Fraser Fifield & Graeme Stephen "Esotero" 
Own Label, 2013

Artist Video


Fraser Fifield should be familiar from Old Blind Dogs,[43] Salsa Celtica,[54] numerous other groups, and three or four of his own previous CDs. On this relatively short album, Fraser plays low whistle, border pipes and soprano sax, combining Scottish and other traditional music with his own brand of cool jazz. His equally versatile collaborator Graeme Stephen plays what looks like a semi-acoustic guitar in styles from folky to freaky. As this duo put it themselves, "Gone are the days of neatly categorising music as folk, jazz, or whatever else." Esotero is a prime example, mixing Eastern and Western European traditions, jazz and trad, new music and old. Even the lines between the tracks are blurred, with most of the album presented as a seamless whole, and one or two pieces specifically written as short links. All the material on this recording was either adapted from the Scottish tradition or composed by Fifield and Stephen. The entire recording, from the title track to the final Cockerel in the Creel, is perfectly played and flawlessly produced. 
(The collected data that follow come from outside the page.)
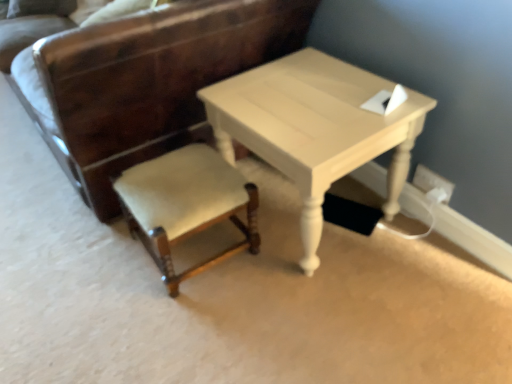 The width and height of the screenshot is (512, 384). In order to click on vacant area that lies in front of velvet beige stool at center, which appears as the 1th chair when ordered from the bottom in this screenshot , I will do `click(192, 332)`. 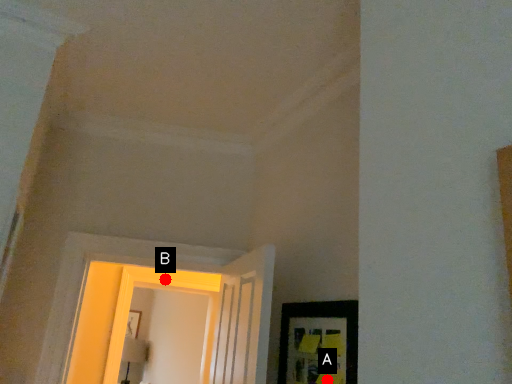 Question: Two points are circled on the image, labeled by A and B beside each circle. Which point is farther from the camera taking this photo?

Choices:
 (A) A is further
 (B) B is further

Answer: (B) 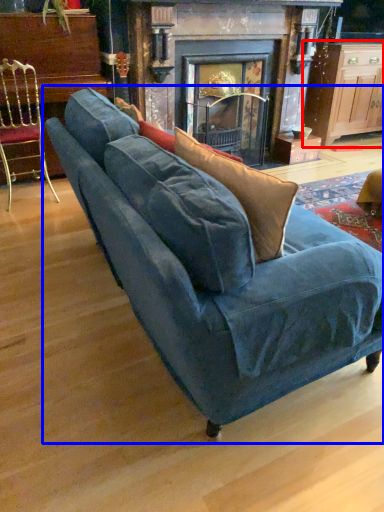 Question: Which of the following is the farthest to the observer, table (highlighted by a red box) or studio couch (highlighted by a blue box)?

Choices:
 (A) table
 (B) studio couch

Answer: (A) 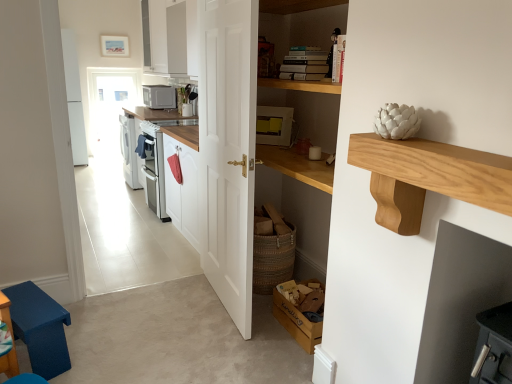 At what (x,y) coordinates should I click in order to perform the action: click on vacant space positioned to the left of wooden cardboard box at lower center. Please return your answer as a coordinate pair (x, y). Looking at the image, I should click on (264, 331). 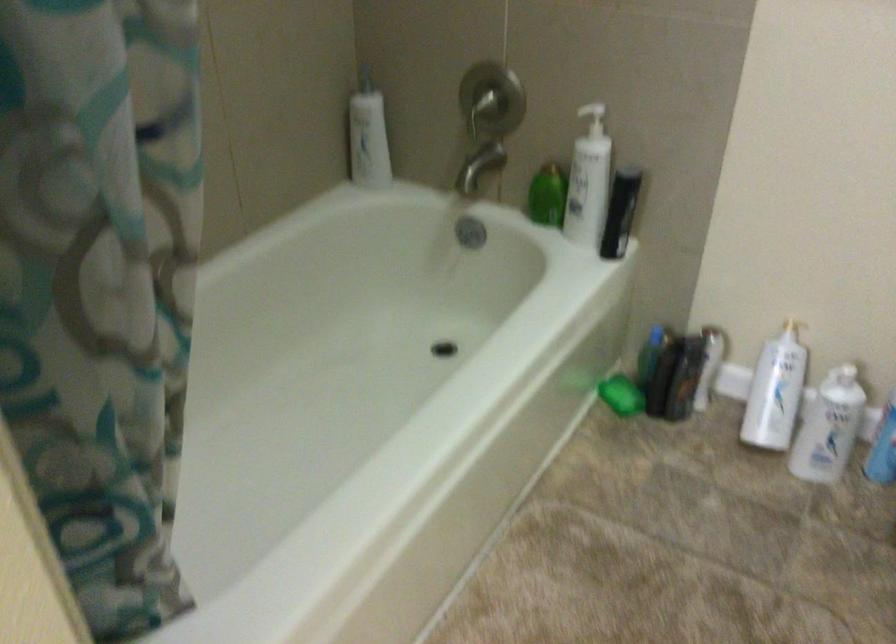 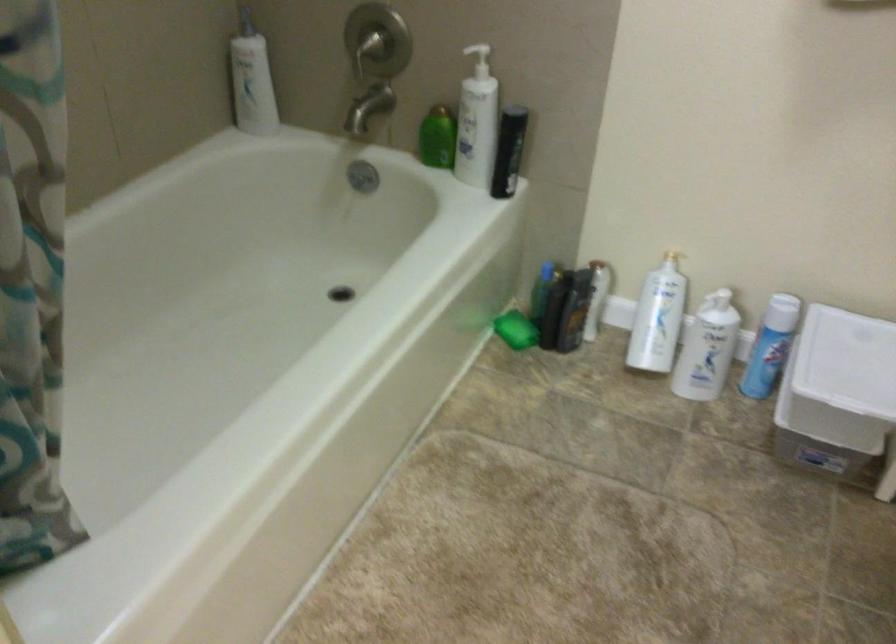 Find the pixel in the second image that matches [790,317] in the first image.

(672, 249) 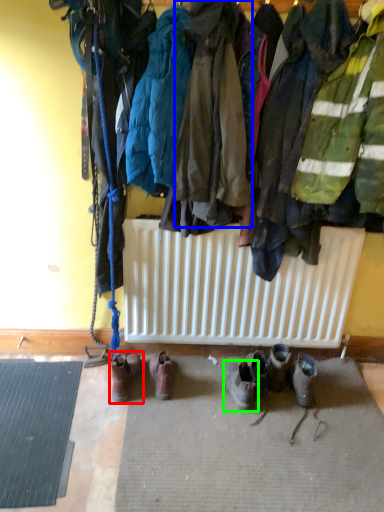 Question: Which object is the closest to the footwear (highlighted by a red box)? Choose among these: jacket (highlighted by a blue box) or footwear (highlighted by a green box).

Choices:
 (A) jacket
 (B) footwear

Answer: (B)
At the gentler end of this pair's repertoire, the complex air Esotero and the simpler but equally stunning Secret Histories are eerily evocative on low whistles. Chase It Catch It and The Bank of Time have much harder edges, with aggressive piping and some modern Middle Eastern rock guitar. The sax tunes are sort of in between, and there are also a couple of punchier whistle numbers, especially the final pair of reels. All seven of the big tracks here are mini masterpieces, and each is a different delight. The two short interludes are fascinating too. Almost all ofEsotero should appeal to anyone fond of modern pipes and whistles, whether Scottish, Irish or further east. Things do get seriously jazzy in one or two places, but to quote another great performer, it's all in the best possible taste. I'm already looking forward to Fraser's next musical project.